#### Work item:
The output must match the entries below exactly.

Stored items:
⁂
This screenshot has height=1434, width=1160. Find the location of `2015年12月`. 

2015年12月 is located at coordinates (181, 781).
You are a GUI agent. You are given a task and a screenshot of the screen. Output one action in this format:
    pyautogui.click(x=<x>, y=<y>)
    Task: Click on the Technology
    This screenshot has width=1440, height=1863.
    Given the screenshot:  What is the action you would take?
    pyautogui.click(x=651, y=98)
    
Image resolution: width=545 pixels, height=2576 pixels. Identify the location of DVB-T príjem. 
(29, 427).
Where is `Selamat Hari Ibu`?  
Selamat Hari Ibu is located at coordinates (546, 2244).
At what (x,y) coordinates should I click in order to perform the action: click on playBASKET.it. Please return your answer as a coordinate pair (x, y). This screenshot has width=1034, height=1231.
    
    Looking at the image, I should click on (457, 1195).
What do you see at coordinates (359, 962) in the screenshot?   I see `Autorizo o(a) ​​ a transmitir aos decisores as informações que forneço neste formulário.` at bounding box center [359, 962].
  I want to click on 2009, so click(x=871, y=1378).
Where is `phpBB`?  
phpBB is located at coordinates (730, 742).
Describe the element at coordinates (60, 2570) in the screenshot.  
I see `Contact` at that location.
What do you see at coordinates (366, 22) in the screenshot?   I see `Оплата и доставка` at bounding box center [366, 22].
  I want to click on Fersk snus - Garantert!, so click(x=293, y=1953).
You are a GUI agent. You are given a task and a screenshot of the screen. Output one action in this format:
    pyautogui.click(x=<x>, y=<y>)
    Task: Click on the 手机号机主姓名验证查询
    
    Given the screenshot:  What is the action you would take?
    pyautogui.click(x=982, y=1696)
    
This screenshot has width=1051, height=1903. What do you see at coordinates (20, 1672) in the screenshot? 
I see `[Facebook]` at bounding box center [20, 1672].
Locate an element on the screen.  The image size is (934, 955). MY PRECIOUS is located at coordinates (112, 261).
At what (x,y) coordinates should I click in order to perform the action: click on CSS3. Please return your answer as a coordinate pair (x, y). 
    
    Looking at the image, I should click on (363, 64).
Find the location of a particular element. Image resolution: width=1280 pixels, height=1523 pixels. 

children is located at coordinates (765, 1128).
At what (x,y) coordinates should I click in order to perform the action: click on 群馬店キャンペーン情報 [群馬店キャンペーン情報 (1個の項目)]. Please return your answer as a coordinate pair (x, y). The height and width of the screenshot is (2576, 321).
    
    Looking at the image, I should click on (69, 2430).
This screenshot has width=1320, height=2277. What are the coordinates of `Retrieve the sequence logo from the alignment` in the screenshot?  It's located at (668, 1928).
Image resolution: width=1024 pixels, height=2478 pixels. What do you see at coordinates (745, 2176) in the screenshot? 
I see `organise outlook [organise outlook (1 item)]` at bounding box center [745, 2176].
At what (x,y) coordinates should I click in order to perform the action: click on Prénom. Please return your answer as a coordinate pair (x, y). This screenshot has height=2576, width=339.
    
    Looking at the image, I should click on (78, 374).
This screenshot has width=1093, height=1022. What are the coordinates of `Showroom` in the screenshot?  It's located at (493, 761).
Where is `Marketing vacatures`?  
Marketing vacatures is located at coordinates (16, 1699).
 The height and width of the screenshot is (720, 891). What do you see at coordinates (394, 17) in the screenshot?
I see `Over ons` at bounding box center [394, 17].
⁂
#### Expected output:
This screenshot has height=1434, width=1160. Find the location of `2015年12月`. 

2015年12月 is located at coordinates (181, 781).
You are a GUI agent. You are given a task and a screenshot of the screen. Output one action in this format:
    pyautogui.click(x=<x>, y=<y>)
    Task: Click on the Technology
    This screenshot has width=1440, height=1863.
    Given the screenshot:  What is the action you would take?
    pyautogui.click(x=651, y=98)
    
Image resolution: width=545 pixels, height=2576 pixels. Identify the location of DVB-T príjem. 
(29, 427).
Where is `Selamat Hari Ibu`?  
Selamat Hari Ibu is located at coordinates (546, 2244).
At what (x,y) coordinates should I click in order to perform the action: click on playBASKET.it. Please return your answer as a coordinate pair (x, y). This screenshot has width=1034, height=1231.
    
    Looking at the image, I should click on (457, 1195).
What do you see at coordinates (359, 962) in the screenshot?   I see `Autorizo o(a) ​​ a transmitir aos decisores as informações que forneço neste formulário.` at bounding box center [359, 962].
  I want to click on 2009, so click(x=871, y=1378).
Where is `phpBB`?  
phpBB is located at coordinates (730, 742).
Describe the element at coordinates (60, 2570) in the screenshot.  
I see `Contact` at that location.
What do you see at coordinates (366, 22) in the screenshot?   I see `Оплата и доставка` at bounding box center [366, 22].
  I want to click on Fersk snus - Garantert!, so click(x=293, y=1953).
You are a GUI agent. You are given a task and a screenshot of the screen. Output one action in this format:
    pyautogui.click(x=<x>, y=<y>)
    Task: Click on the 手机号机主姓名验证查询
    
    Given the screenshot:  What is the action you would take?
    pyautogui.click(x=982, y=1696)
    
This screenshot has width=1051, height=1903. What do you see at coordinates (20, 1672) in the screenshot? 
I see `[Facebook]` at bounding box center [20, 1672].
Locate an element on the screen.  The image size is (934, 955). MY PRECIOUS is located at coordinates (112, 261).
At what (x,y) coordinates should I click in order to perform the action: click on CSS3. Please return your answer as a coordinate pair (x, y). 
    
    Looking at the image, I should click on (363, 64).
Find the location of a particular element. Image resolution: width=1280 pixels, height=1523 pixels. 

children is located at coordinates (765, 1128).
At what (x,y) coordinates should I click in order to perform the action: click on 群馬店キャンペーン情報 [群馬店キャンペーン情報 (1個の項目)]. Please return your answer as a coordinate pair (x, y). The height and width of the screenshot is (2576, 321).
    
    Looking at the image, I should click on (69, 2430).
This screenshot has width=1320, height=2277. What are the coordinates of `Retrieve the sequence logo from the alignment` in the screenshot?  It's located at (668, 1928).
Image resolution: width=1024 pixels, height=2478 pixels. What do you see at coordinates (745, 2176) in the screenshot? 
I see `organise outlook [organise outlook (1 item)]` at bounding box center [745, 2176].
At what (x,y) coordinates should I click in order to perform the action: click on Prénom. Please return your answer as a coordinate pair (x, y). This screenshot has height=2576, width=339.
    
    Looking at the image, I should click on (78, 374).
This screenshot has width=1093, height=1022. What are the coordinates of `Showroom` in the screenshot?  It's located at (493, 761).
Where is `Marketing vacatures`?  
Marketing vacatures is located at coordinates (16, 1699).
 The height and width of the screenshot is (720, 891). What do you see at coordinates (394, 17) in the screenshot?
I see `Over ons` at bounding box center [394, 17].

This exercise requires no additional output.